July 6 will mark the 23rd anniversary of the Storm King Mountain Fire just outside Glenwood Springs, as tragic and momentous an event as this area has ever seen. Fourteen firefighters were killed. For this innocent from back east, it was heart-wrenching and intimidating. I was the Glenwood Post’s man on the scene.

I was a lowly stringer for the Post, paid by the line with no salary. Managing Editor Dennis Webb had no choice when he got word of the fire. Both of his staff reporters were out on other assignments. He had to send me.

The summer of 1994 was hot and dry, just like 2017, and a bad fire season. I had been out on wildfires earlier that summer and they covered many acres, but there were no injuries.

I knew something was up when up when I arrived at Canyon Creek Estates and there were all these state and national reporters and television cameras around. I soon found out there were dead firefighters up on the mountain.

The fire actually started July 2 when lightning hit a tree. For a while, the tree was the only thing burning and the fire remained under control until July 5 when the Canyon Creek Estates residents became concerned and firefighters began fighting the fire in earnest. By July 6, the wildfire was out of control and Hotshots, Smokejumpers, and Helitack firefighters were called in from all over the country.

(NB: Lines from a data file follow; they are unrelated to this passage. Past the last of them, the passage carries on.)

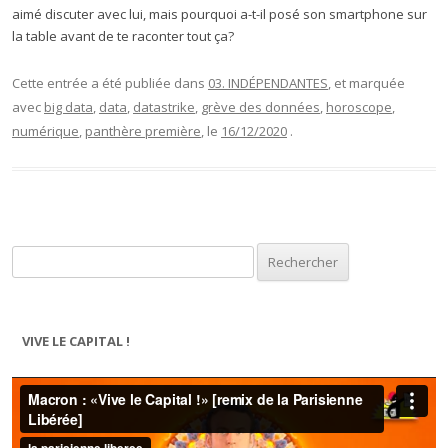
aimé discuter avec lui, mais pourquoi a-t-il posé son smartphone sur
la table avant de te raconter tout ça?
Cette entrée a été publiée dans
03. INDÉPENDANTES
, et marquée
avec
big data
,
data
,
datastrike
,
grève des données
,
horoscope
,
numérique
,
panthère première
, le
16/12/2020
.
Rechercher :
VIVE LE CAPITAL !
Lecteur
vidéo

The firefighters actually were not directly involved with the wildfire when they were overcome. They were digging firelines between the fire and Glenwood Springs. One place you don’t want to be is uphill and downwind from a wall of fire. You cannot outrun such a wildfire. The firefighters knew that, but they got caught off guard by a sudden and unexpected wind shift.

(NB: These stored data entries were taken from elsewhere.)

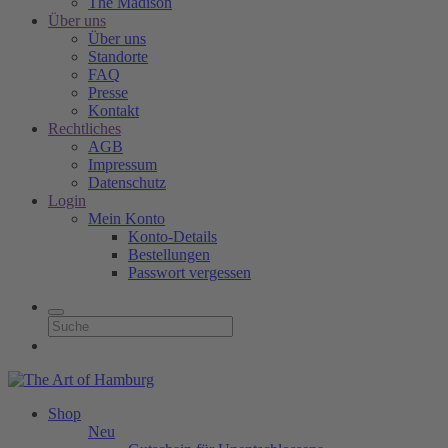
The Madison
Über uns
Über uns
Standorte
FAQ
Presse
Kontakt
Rechtliches
AGB
Impressum
Datenschutz
Login
Mein Konto
Konto-Details
Bestellungen
Passwort vergessen
Shop
Neu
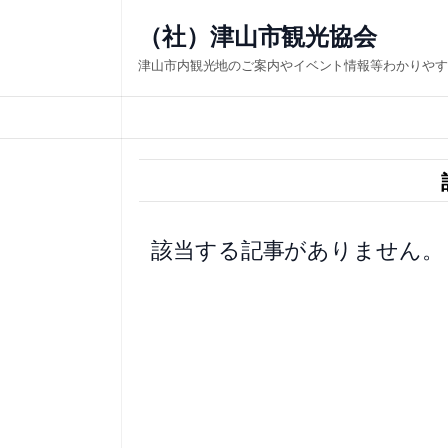
内
（社）津山市観光協会
容
津山市内観光地のご案内やイベント情報等わかりやす
を
ス
キ
ッ
プ
該当する記事がありません。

I learned a lot about how the big boys cover the news that day. You find out what the rules are and proceed to break every one of them. Setting the rules and in charge of the scene was Garfield Country Undersheriff Levi Burris. The first rule he set was do not go up the mountain to where the dead firefighters were. So, of course, that’s the first thing they did.

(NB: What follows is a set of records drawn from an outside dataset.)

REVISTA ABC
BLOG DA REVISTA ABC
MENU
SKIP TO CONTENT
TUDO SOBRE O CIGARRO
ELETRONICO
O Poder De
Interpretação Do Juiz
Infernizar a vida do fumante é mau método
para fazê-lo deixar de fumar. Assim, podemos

I did not follow them as I figured I would have to do business with Burris again, but the reporters described the scene when they came back down. What they saw was 12 fire tents, silver fire resistant sheets that firefighters throw over themselves when they are overrun by a fire, with nine Prineville (Ore.) Hotshots, two McCall (Ida.) Smokejumpers, and one Missoula (Mont.) Smokejumper underneath them. Two Grand Junction Helitack firefighters were on the other side of a ridge and out of sight.

I started to think about who was under those tents. These were young people who would travel a thousand miles to save a city where they probably didn’t even know anybody. These are the best we have – and now they’re gone.

I recalled a firefighter’s training session where the instructors were teaching them how to use their tents. They appreciated the gesture, but they knew the tents wouldn’t do much good if they were engulfed by a raging inferno. With a bit of gallows humor, they’d throw the tents over themselves and call out, “We’re potatoes.”

The horror.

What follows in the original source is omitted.